**EXTRACTED ENTRIES**.
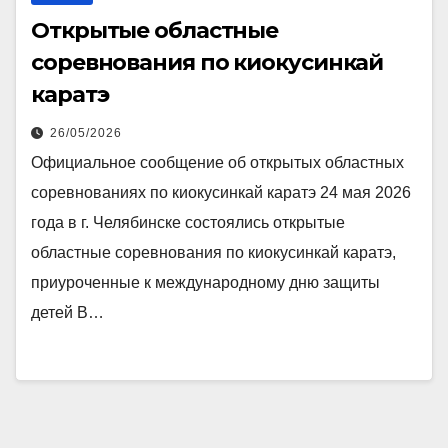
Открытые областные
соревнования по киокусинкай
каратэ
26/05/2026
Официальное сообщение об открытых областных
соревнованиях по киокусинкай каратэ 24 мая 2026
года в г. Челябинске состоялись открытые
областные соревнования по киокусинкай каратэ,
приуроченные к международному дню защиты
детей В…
* * *
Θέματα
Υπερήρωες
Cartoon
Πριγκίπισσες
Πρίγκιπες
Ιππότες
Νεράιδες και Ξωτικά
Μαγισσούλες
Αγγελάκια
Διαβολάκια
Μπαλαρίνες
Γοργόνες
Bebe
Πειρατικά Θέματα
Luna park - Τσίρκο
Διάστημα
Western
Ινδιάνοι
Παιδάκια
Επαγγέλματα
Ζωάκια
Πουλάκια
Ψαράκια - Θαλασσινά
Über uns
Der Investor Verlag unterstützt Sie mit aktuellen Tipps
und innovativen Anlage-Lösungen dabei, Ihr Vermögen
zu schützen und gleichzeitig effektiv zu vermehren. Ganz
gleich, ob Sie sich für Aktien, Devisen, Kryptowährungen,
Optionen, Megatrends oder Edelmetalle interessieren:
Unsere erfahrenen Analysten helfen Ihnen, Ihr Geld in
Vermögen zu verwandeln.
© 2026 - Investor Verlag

**TASK TO CARRY OUT**.
Lines holding the word "Verlag" should be copied from the entries above.

**EXERCISE RESULT**.
Der Investor Verlag unterstützt Sie mit aktuellen Tipps
© 2026 - Investor Verlag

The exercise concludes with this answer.